# St Annes School - Lewes - March 2017



## Gromr (Mar 12, 2017)

*History*

St Annes's school in Lewes, East Sussex was a school for children with special needs. It closed suddenly at the end of the summer term in 2005. Speaking to one a local that I bumped into, she told me it was meant to be a very good school in its day. 

I have read few reports and accounts of strange and spooky goings on the school site. I'm not one for ghost stories, but the site does have a certain spooky vibe to it. 

Finding a comprehensive history of the school has proven more challenging than I thought, so I don't know if anyone has any detailed sources for the history?


*The Explore* 

This was a pretty fun explore, despite not getting in.

Sneaky me thought lets go in through the graveyard opposite, hop the wall and try and find a way in.

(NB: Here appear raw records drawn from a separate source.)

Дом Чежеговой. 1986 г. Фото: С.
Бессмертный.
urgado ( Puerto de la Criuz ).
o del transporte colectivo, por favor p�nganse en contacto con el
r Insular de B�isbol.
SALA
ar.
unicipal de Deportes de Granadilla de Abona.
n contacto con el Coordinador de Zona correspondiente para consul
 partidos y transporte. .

One of the separate wooden classrooms was accessible, so I started there. Just a few classrooms, but it was a start.

Then I started skirting round the main building until I was at the front. 'Yes!' I thought, made it to the front, i'm safe and can't see seen. Then a dog walker plodded round the corner...turns out its on a public footpath and didn't need to bother with all the sneaky stuff at all.

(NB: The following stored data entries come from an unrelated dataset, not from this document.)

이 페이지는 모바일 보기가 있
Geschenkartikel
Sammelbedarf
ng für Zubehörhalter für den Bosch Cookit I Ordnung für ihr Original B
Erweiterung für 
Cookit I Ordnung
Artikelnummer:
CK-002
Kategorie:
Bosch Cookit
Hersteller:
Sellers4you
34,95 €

Had a brief chat with her. 'Such a shame this place is like this, It used to be a very good school.' she said.
She saw my camera 'Not very interesting to photograph this'. 

All the windows and doors have been boarded up with metal sheets as well as many of the roof access ports. I was on the verge of giving up until I saw two teenagers climbing on the roof. 'Oi mate, is that the way in'. They looked alarmed 'Are you an explorer?!' 'Yeah mate' holding up my camera. 
'Awesome, i'll be round in a second!'. One of them showed me the easy way onto the roof. 

This was about 5pm on a sunny Saturday, so chances of getting spotted were high, but I'd driven all this way, might as well give it a proper go. 

There was only one possible way in, and it was a massive drop down from what was an old skylight I presume. Having heard all the spooky tales and seeing the dark abyss below I would have to drop down into, not even knowing if I could climb out again, decided to give this one a miss.

Looking around I saw a dog walker off in the distance who suddenly stopped and looked up at me on the roof, time to leave quickly I thought.

Apologies as this isn't the most interesting report on this school, more of an update of its current condition. Hope you enjoy!

*Photos*


----------



## smiler (Mar 12, 2017)

It looks a good building, bit of work to replace tiles but that all I could see, very sensible too walk away from it, you can always go back, I liked it Grom, Thanks


----------



## Sam Haltin (Mar 12, 2017)

I found this website with an interesting history on this school. Abandoned and DerelictSt Anne?s School History Lewes Abandoned Derelict Building


----------



## zender126 (Mar 12, 2017)

I walked along that footpath every working day for a couple of months last year. The skylight would be boarded over one day, and then ooened again by the next morning! It happened a few times and judging by thd litter left around I assumed someone was squatting inside so never bothered to go in.


----------